The film picks up immediately after the first. Our hero Thomas (Dylan O’Brien), Teresa (Kaya Scodelario) and the rest of the Gladers who made it out of the maze have been rescued from the clutches of the organization WCKD, pronounced as ‘wicked,’ because calling it ‘EVL’ would have lacked subtlety. Mr. Janson (“Game of Thrones” Aidan Gillen) is the head honcho of the facility they’re taken to, and he assures them that they are now in safe hands.
Gillen is generally given some of the best speeches in HBO’s medieval saga “Thrones,” and here he’s saddled with dialogue that’s stilted and flavorless. The good news for him is that he’s not alone; everyone’s lines are like that.
It turns out there were multiple mazes, and that Thomas and company weren’t the only ones to successfully get out. Those placed in the mazes were immune to the Flare virus, a disease that has wiped out humanity by and large.
Thomas, after some sleuthing and scurrying around in AC vents, discovers that Janson is working for WCKD, and which is harvesting the Flare-immune blood from the teens.
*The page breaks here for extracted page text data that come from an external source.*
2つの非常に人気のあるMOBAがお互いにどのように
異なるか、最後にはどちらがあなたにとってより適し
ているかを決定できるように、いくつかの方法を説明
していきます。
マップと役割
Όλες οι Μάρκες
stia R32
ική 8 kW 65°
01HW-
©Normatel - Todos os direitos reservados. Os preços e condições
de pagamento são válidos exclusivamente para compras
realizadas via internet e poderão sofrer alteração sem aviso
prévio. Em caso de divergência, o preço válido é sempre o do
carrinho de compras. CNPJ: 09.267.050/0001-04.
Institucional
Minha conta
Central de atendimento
Thomas stages a breakout, and this bland first act, which has almost exactly been Michael Bay’s “The Island,” comes to an end.
Out of the confines of the cookie-cutter industrialized facility, they are now on the run from WCKD. They must navigate the Scorch, a large, arid desert, to make their way to the mountains in search of a rebel group.
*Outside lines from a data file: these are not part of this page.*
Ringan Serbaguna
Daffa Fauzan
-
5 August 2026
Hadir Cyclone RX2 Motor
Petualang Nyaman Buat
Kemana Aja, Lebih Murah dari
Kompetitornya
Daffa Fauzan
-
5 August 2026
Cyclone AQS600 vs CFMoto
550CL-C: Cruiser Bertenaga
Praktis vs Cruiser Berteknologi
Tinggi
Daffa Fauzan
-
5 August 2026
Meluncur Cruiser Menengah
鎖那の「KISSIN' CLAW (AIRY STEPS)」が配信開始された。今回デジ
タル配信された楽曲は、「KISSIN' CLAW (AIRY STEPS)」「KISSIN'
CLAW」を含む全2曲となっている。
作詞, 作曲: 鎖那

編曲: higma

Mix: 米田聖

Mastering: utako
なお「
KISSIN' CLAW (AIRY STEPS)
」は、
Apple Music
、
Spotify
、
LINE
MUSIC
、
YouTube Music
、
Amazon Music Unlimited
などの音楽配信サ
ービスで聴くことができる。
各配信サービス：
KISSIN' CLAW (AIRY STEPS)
They stumble upon Cranks, another poorly chosen name in this universe. The Cranks are zombies created from the Flare virus, and not, in fact, curmudgeonly in-laws.
To its credit, I can’t think of any other YA movie, be it “The Hunger Games” or “Divergent,” that has attempted horror elements. Sure, this is The Walking Dead -lite with zombies that can’t look too gruesome for PG-13, but they still provide a visceral jolt in this otherwise derivate film.
The first film had an air of unsettling mystery that permeated it—what lied at the core of the maze—the conceit of teens living in a glade, trying to escape an ever-changing maze, came across like a modern spin on a Grecian myth.
Now, we see what’s behind the curtain in the sequel, and it’s sadly nothing new. There’s your malevolent organization in WCKD, just like the dictatorship of “The Hunger Games.” There’s your rebellion, and your pseudo-love triangle. Worst of all, none of the plot elements seemed cohesive. Everything was linked together in very piecemeal fashion.
“The Maze Runner” franchise is just sort of like everything else now, and it doesn’t do even a good job at being that.
Toward the end of the film, Thomas takes a stand. “I’m tired of running,” he says.
After “Maze Runner: The Scorch Trials,” so am I. I’ll walk, not run, to the theater for the third installment.